In the middle of the music segment, I found myself catching up with some old friends that I haven’t seen in a while. I looked at my best friend Darryl a few pews ahead of me and he was chatting happily with a youth leader sitting up on the top part of the pew with another friend of mine. As soon as the youth leader left, I saw Pastor Tim (the senior pastor) leave his original position (front of the altar on the far East side) and walk all the way to the back of the church on the far West side where Darryl was. He tapped Darryl and said “can you get down from there [remember he was sitting on the pew improperly so he could talk to his friend], that isn’t very reverent to the Lord.” Darryl said sure and got down. I’m not sure why Pastor Tim found the need to leave his worshipful stance at the front of the altar at one side of the church and walk all the way to the other (its quite a large church) just to tell Darryl that he was bring irreverent to God and to get off the pew and fail to see the person that was sitting beside Darryl who he had to pass doing the exact same thing. Especially since, more than once, I have seen Pastor Tim jump up on to stand on pews to pray for people that he could have easily walked around to. How in the world he was being irreverent to God is beyond me? Does he have it out for poor little Darryl?
A few minutes later Pastor Tim found himself at the front of the church with the mic in his hand. Praying, speaking in tongues, shouting and encouraging (kind of like a Chinese Pep Rally when you don’t understand Chinese). Then he started praying for the youth. And he said this to the youth.

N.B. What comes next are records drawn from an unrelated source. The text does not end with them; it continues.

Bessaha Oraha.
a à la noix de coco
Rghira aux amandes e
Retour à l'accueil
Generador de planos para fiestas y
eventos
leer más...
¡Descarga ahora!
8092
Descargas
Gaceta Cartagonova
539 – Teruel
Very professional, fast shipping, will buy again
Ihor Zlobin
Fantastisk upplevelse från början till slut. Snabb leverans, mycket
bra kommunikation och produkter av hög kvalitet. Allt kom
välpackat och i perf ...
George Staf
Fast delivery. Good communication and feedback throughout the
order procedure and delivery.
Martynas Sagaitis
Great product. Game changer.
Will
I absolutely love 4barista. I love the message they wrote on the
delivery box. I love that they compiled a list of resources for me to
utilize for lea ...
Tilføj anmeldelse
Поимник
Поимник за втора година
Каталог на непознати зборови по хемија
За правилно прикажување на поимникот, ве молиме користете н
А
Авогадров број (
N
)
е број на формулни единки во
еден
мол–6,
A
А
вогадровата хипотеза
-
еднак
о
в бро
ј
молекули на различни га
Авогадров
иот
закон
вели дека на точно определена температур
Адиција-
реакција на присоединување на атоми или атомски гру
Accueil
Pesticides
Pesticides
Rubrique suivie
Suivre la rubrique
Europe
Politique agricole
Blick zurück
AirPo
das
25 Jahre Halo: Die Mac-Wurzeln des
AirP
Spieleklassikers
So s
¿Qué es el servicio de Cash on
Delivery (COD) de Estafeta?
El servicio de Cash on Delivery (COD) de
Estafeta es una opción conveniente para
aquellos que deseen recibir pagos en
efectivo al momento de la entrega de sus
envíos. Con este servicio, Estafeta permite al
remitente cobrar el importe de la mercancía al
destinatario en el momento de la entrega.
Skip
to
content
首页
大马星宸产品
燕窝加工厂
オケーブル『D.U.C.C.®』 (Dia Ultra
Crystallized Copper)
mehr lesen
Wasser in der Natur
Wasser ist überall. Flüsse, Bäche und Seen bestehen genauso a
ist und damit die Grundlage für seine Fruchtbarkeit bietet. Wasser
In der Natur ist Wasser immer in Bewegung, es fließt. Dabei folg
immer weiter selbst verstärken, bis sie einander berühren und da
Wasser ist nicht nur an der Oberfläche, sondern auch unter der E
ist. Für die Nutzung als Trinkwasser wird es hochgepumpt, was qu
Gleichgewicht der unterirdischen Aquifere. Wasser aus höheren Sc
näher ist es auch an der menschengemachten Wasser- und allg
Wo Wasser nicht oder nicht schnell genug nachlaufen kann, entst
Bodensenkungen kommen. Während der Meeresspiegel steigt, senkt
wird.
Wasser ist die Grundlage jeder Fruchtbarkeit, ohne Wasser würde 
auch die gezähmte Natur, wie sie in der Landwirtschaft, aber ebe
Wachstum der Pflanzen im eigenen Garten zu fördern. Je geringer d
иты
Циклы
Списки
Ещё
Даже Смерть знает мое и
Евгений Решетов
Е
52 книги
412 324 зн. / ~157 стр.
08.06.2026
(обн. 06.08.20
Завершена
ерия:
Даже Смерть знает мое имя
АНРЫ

“sitting on the pew isn’t going to get you there tonight”… he continues, “i saw some young people tonight who have been up at the altar praying and worshipping this week, and now that your friends are here, you’re back sitting with them, but you should be here to worship the Lord, not worship your friends, don’t let your friends determine how you’re going to worship…etc”
Every youth was at the altar expect for Darryl and I and a few youth who happened to be sitting with us. I’m not sure why he just didn’t say their names and point them out blatantly. So for only being there for a few hours, we were rebuked for being irreverent to the Lord and indirectly for causing others to backslide and being the source of worship of people who were sitting with us. I’m glad we are seasoned veterans at Bethel, because if that was a unbeliever or a new Christian, they probably would have left.

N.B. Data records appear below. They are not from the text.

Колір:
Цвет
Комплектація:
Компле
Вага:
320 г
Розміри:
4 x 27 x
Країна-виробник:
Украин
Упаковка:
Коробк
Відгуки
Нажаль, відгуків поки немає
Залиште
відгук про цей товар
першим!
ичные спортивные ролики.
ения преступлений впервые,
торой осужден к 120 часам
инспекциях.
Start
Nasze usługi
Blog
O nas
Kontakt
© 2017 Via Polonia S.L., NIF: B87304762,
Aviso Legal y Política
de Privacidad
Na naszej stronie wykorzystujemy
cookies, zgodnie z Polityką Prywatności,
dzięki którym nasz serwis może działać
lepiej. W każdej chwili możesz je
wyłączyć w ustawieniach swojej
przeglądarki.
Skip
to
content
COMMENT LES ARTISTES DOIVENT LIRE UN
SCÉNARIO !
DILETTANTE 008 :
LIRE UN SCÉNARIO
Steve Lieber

All this is just my experience with that night in particular, none of it surprised me because I experienced it for twelve years going there. I didn’t even mention the youth that prayed fire down on the mosque, Jehovah witnesses and Mormons (still not sure what kind of fire he was talking about) and if I was part of any of those religions it wouldn’t be much of a revival for me. But I won’t get into that.
Outside of the service, I am also a subscriber to the Sarnia Revival e-mail list. They, within a few weeks, had purchased a new domain name at www.sarniarevival.com and had audio and video links on there as soon as possible. E-mails were getting sent out by the dozens with healing reports and number reports of how God was moving in a mighty way at Bethel. I’m not sure why they feel the need to market the revival. Seems odd to me that if God was moving that they would have to market it like a new and exciting product for sale at Wal-Mart. It scares me a bit, because I know marketing and consumerism pretty well and I know that the advertisement is never as good or as honest as the real thing. And I don’t know what the obsession is about telling everyone repeatedly on e-mail and apparently a lot of the services where people are coming from. Did you know people have come from Ohio (4 hours away) to “experience this mighty move of God” and a “pastor from Calgary, hungry for a move of God, has made contact with our office and has altered his vacation schedule to take in revival services!” I guess you can add to the list now that a university student from York University has come to find out what all the revival is all about from Toronto, Ontario.
Also, Bethel has had a number of commitments that since the revival they have backed out on. When revival first started they had a sign on front of their lawn that said that the Uganda Fundraiser was cancelled (which I’m sure would have raised money for the team going there, but I was informed that they still took an offering and they were still able to raise money). It sucks that when God moves, he makes you break commitments to good causes.
Since I’ve made this post, a friend of mine left this comment (you can read it here) which explains it in a lot more and accurate detail.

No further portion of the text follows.